======== RECORDS FOR THE TASK ========
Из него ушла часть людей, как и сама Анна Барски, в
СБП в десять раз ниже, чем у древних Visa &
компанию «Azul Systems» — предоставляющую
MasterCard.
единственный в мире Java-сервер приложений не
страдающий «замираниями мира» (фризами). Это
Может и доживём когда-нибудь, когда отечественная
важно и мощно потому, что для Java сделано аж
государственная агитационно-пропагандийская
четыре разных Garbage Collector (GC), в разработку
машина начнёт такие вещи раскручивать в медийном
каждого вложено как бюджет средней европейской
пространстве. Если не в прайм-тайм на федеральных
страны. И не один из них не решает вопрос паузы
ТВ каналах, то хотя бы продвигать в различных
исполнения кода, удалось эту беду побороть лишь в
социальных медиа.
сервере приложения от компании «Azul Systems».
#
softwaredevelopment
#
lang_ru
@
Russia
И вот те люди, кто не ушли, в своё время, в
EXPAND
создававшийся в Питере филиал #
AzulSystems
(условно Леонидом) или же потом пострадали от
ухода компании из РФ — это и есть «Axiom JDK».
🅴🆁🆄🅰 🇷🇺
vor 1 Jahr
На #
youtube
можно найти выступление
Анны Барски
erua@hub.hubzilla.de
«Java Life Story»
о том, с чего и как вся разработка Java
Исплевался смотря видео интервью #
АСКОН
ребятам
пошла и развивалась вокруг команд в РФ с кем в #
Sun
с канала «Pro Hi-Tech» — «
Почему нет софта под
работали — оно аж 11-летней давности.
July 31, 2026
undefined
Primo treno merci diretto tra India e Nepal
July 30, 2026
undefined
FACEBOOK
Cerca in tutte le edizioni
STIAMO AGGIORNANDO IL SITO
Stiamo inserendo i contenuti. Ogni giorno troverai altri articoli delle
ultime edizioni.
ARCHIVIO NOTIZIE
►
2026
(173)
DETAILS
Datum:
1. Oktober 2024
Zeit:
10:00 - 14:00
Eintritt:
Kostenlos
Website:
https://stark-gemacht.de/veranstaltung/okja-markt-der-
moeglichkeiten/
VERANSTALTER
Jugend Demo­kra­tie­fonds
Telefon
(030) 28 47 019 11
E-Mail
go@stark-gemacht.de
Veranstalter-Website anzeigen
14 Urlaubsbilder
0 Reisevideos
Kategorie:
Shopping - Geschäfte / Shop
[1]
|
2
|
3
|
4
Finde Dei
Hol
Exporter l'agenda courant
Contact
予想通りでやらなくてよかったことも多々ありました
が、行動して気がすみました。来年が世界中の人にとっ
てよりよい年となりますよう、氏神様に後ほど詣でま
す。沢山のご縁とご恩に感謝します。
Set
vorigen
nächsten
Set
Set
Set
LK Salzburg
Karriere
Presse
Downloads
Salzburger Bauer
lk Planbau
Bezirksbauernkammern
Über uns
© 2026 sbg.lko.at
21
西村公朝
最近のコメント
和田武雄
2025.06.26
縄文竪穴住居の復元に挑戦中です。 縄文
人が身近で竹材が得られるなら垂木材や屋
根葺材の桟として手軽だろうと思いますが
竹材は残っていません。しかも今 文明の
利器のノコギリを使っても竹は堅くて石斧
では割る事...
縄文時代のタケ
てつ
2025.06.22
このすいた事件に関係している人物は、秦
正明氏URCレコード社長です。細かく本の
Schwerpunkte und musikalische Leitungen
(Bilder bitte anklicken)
========
PROBLEM DESCRIPTION: Every line above that has the string "Java" needs to be copied.

OUTPUT FOR THIS EXERCISE:
единственный в мире Java-сервер приложений не
важно и мощно потому, что для Java сделано аж
«Java Life Story»
о том, с чего и как вся разработка Java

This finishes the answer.